Here’s What Makes Money, Money
Cows and stone wheels have something in common with dollar bills: All of them have been used as forms of money. In other words, they’ve all been widely accepted in exchange for goods and services.
That means they’ve also had three functions, or uses, in common, as Economic Education Coordinator Scott Wolla said in “Functions of Money,” an episode of the Economic Lowdown Podcast Series.
Wolla described the functions that money has consistently had over time:
- Money is a store of value. Wolla gave the example of earning $25 today and holding on to the money to spend it in the future. Although he noted that money isn’t a perfect store of value, “holding money is usually a more effective way of storing value than holding other items of value such as corn, which might rot,” he said.

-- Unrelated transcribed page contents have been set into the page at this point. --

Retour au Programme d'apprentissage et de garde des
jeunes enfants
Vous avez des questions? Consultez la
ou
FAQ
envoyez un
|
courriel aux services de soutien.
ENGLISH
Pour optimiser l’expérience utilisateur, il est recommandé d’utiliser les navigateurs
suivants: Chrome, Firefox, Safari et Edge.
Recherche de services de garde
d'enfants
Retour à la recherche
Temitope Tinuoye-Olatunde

- Money is a unit of account, meaning we use it “to measure value in economic transactions,” Wolla said. What kind of deal did your friend get on her blue jeans? You’ll have a good idea if she tells you how many dollars she paid. It would not be as helpful to know how many bushels of corn she would have had to turn over to get the jeans.

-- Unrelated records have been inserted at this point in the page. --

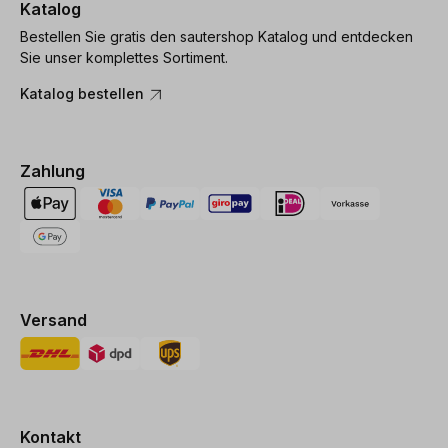
Katalog
Bestellen Sie gratis den sautershop Katalog und entdecken
Sie unser komplettes Sortiment.
Katalog bestellen
Zahlung
Versand
Kontakt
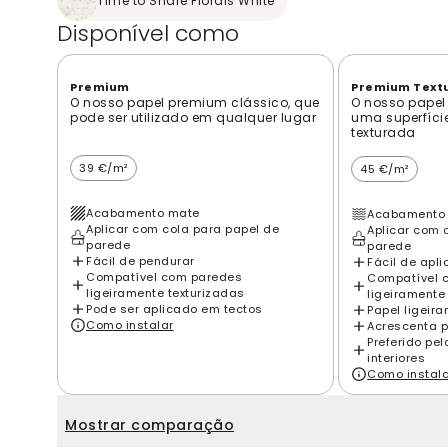
Time to Share Florals White
Disponível como
Premium
Premium Text
O nosso papel premium clássico, que
O nosso papel
pode ser utilizado em qualquer lugar
uma superfíci
texturada
39 €/m²
45 €/m²
Acabamento mate
Acabamento 
Aplicar com cola para papel de
Aplicar com 
parede
parede
Fácil de pendurar
Fácil de apli
Compatível com paredes
Compatível 
ligeiramente texturizadas
ligeiramente
Pode ser aplicado em tectos
Papel ligeir
Como instalar
Acrescenta p
Preferido pe
interiores
Como instal
Mostrar comparação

- Money is a medium of exchange, or “widely accepted as a method of payment.”
How Did Money Develop?
Money has evolved, Wolla explained. He outlined three stages and types of money.

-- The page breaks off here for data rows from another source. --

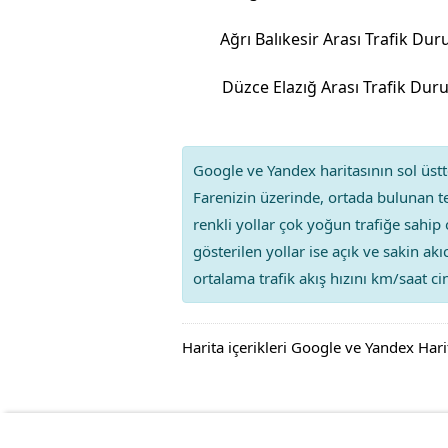
Ağrı Balıkesir Arası Trafik Du
Düzce Elazığ Arası Trafik Du
Google ve Yandex haritasının sol üstte
Farenizin üzerinde, ortada bulunan te
renkli yollar çok yoğun trafiğe sahip 
gösterilen yollar ise açık ve sakin ak
ortalama trafik akış hızını km/saat cin
Harita içerikleri Google ve Yandex Hari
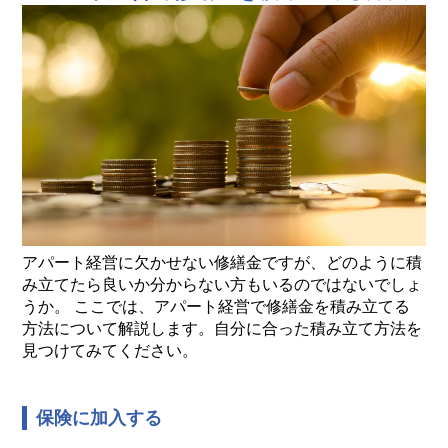
アパート経営に欠かせない修繕金ですが、どのように積
み立てたら良いか分からない方もいるのではないでしょ
うか。 ここでは、アパート経営で修繕金を積み立てる
方法について解説します。自分に合った積み立て方法を
見つけてみてください。
保険に加入する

Commodity money: Gold and silver coins are examples of commodity money, which “could be used in exchange for other goods and services” but also had its own value and other uses, Wolla said.
Representative money: A paper certificate that could be redeemed for gold in a bank vault is one example of representative money, “a certificate or token that can be exchanged for the underlying commodity,” Wolla said.
“Over time people grew to trust the paper certificates as much as the gold,” he said. “Representative money led to the use of fiat money—the type used in modern economies today.”
Fiat money: The value of fiat money “comes from being declared ‘legal tender,’ an acceptable form of payment, by the government of the issuing country,” Wolla said. U.S. currency is fiat money and doesn’t have its own practical value, like commodity money, nor does it represent a commodity elsewhere.
What Are Some Historic Forms of Money?
Money has taken on many forms, Wolla said.
“Cattle have been used as money at different points in history,” he said.
What category of money do cows fall under? Cattle, which were among the earlier forms of money, could be considered a commodity money, according to a Central Bank of Brazil article.
The residents of Yap Island in what is now Micronesia famously used stone wheels as large as 13 feet in diameter as a medium of exchange, according to a 2018 article on cryptocurrencies by Aleksander Berentsen and Fabian Schär in the St. Louis Fed research publication Review.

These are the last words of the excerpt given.